Dr. Agnes Naa Momo Lartey, Minister for Gender, Children and Social Protection, said the institution will use mobile money, digital savings tools, and interoperable payment systems to serve women-owned micro enterprises that traditional collateral requirements have long shut out of the formal banking system.

Her remarks arrive as momentum builds behind a bank already backed by serious public money. Finance Minister Dr. Cassiel Ato Forson allocated GH₵401 million to the Women’s Development Bank (WDB) in Ghana’s 2026 national budget, stacking onto a GH₵51.3 million seed fund committed in 2025, with lending targeted across all 16 regions once the institution becomes fully operational.

Dr. Lartey told summit delegates that women dominate informal trade, agriculture, and small and medium enterprises (SMEs), yet structural barriers continue to limit their reach into digital marketplaces beyond their immediate communities. The WDB, she said, is specifically designed to close that gap by offering tailored credit products, reducing collateral dependency, and pairing financial access with business development support.

She referenced the Livelihood Empowerment Against Poverty (LEAP) programme as proof that policy-backed support produces measurable shifts in women’s economic standing, noting that many female-headed beneficiary households are already moving toward financial independence. The WDB, she argued, represents the next logical stage of that transition.
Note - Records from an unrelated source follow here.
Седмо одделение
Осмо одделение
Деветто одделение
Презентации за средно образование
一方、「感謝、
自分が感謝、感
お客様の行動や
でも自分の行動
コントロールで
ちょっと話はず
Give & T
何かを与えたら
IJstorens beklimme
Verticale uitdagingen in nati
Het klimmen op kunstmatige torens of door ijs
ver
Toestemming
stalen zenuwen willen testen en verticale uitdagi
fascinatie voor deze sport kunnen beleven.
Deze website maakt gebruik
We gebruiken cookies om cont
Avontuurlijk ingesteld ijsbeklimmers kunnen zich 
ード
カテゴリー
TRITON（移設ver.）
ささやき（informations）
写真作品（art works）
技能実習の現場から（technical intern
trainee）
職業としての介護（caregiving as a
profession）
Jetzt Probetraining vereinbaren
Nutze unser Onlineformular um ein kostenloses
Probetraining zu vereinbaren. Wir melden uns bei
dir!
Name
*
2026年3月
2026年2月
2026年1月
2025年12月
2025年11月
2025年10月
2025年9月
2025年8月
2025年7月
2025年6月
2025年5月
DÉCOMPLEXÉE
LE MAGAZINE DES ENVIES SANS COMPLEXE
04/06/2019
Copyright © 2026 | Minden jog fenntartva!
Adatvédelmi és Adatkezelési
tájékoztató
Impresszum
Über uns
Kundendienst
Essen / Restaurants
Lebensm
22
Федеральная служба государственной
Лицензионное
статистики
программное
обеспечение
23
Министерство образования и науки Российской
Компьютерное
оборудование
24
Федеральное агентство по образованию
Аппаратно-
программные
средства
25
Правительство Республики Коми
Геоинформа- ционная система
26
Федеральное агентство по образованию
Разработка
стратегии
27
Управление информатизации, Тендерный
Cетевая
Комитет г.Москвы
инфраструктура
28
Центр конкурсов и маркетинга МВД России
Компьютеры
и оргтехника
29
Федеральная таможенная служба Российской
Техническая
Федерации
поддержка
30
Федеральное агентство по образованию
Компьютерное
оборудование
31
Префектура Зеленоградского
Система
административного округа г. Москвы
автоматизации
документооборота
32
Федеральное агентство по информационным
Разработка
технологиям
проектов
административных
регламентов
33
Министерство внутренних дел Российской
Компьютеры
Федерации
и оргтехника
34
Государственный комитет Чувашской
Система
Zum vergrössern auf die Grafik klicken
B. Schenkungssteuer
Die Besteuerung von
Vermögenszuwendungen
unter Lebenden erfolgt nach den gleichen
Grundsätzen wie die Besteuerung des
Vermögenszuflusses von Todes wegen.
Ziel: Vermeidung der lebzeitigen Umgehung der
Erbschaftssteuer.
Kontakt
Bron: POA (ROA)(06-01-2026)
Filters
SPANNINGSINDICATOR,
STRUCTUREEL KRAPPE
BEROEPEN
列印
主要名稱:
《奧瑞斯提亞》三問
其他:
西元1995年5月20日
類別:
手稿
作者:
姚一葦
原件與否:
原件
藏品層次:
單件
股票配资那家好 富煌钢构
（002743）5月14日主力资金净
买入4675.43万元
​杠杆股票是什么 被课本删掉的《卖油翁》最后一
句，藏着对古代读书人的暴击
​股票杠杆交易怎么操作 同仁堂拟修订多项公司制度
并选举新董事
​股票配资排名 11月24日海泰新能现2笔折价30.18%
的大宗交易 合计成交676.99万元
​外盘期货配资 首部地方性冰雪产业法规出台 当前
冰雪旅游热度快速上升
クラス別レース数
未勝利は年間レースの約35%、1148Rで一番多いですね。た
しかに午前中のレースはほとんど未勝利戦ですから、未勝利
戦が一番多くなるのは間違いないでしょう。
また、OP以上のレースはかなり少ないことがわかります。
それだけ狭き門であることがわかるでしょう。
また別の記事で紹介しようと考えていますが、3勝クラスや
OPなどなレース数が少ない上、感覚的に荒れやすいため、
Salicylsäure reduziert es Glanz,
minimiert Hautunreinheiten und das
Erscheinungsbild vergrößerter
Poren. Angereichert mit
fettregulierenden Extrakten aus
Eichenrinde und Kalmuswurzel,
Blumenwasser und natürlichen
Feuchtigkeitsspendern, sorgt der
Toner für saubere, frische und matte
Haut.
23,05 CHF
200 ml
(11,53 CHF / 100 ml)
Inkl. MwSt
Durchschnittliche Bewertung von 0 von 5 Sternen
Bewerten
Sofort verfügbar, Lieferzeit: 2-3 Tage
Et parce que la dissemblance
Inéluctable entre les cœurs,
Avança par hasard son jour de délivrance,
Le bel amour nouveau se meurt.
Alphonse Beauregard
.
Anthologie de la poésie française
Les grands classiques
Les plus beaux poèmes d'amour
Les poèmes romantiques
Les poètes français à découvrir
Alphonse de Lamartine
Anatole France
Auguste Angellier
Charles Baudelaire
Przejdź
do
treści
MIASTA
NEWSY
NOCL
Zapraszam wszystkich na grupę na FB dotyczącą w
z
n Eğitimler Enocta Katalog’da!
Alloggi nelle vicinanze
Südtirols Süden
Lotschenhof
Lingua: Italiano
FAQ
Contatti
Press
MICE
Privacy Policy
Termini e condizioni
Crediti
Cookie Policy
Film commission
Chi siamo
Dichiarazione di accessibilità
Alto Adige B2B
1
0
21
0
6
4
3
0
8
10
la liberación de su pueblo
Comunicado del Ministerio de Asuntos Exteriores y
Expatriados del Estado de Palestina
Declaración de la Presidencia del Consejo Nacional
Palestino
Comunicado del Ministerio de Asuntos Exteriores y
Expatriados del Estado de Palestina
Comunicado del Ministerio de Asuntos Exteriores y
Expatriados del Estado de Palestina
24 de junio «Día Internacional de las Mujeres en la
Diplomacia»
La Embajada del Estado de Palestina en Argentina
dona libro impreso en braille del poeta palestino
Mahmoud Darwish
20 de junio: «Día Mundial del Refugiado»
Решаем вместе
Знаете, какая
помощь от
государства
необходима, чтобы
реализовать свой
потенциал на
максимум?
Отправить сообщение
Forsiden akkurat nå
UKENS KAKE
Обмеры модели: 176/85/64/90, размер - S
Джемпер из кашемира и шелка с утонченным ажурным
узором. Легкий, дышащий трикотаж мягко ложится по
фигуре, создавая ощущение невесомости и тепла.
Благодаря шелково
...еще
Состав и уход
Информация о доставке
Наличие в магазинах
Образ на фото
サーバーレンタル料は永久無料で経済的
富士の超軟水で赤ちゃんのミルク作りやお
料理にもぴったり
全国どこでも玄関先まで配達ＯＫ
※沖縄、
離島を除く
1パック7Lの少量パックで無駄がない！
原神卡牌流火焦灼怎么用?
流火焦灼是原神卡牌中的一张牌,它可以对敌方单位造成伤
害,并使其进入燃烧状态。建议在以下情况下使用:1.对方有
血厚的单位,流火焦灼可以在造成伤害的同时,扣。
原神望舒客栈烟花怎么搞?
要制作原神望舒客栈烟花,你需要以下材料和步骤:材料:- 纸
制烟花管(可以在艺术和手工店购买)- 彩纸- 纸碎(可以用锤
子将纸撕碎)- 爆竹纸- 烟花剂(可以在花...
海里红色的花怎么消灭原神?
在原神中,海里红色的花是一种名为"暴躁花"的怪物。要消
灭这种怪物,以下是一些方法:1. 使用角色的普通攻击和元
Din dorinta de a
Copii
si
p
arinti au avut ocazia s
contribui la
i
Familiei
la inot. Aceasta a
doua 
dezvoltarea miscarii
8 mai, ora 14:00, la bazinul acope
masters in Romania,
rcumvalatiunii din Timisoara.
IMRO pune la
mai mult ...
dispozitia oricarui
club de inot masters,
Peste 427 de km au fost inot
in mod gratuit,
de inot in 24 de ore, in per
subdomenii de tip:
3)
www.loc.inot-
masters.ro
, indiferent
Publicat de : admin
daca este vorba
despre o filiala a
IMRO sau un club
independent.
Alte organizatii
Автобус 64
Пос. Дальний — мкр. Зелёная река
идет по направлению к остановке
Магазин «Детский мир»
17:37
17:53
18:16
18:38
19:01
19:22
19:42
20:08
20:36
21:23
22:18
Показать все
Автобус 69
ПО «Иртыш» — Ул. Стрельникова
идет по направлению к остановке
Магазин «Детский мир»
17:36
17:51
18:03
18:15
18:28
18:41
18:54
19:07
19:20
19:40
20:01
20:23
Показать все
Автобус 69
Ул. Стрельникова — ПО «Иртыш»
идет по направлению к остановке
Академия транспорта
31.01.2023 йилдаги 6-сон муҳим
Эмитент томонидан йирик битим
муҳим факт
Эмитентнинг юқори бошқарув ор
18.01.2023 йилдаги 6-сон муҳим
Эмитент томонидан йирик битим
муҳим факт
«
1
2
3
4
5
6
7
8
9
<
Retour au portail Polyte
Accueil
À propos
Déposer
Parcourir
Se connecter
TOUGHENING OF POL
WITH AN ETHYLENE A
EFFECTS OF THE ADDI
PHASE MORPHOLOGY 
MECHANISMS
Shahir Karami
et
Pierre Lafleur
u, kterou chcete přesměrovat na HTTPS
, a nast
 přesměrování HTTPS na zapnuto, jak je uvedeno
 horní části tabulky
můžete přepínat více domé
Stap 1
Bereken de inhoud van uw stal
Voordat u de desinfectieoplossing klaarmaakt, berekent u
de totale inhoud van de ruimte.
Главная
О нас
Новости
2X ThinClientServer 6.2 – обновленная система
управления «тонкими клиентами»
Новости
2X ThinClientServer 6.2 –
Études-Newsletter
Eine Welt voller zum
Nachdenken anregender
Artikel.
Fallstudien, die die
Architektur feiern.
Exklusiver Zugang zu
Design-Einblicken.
The minister grounded the bank’s ambitions in existing legislative architecture, pointing to the National Gender Policy and the Affirmative Action Act as frameworks designed to mainstream women’s participation in leadership, governance, and economic decision-making.

She commended the Bank of Ghana and Ghana Interbank Payment and Settlement Systems (GHIPSS) for driving conversations around innovation and financial inclusion that create the infrastructure the WDB will rely on.

“When women thrive, Africa thrives,” she said, framing the institution not as a conventional lender but as a development instrument intended to fundamentally reshape women’s economic participation across the continent.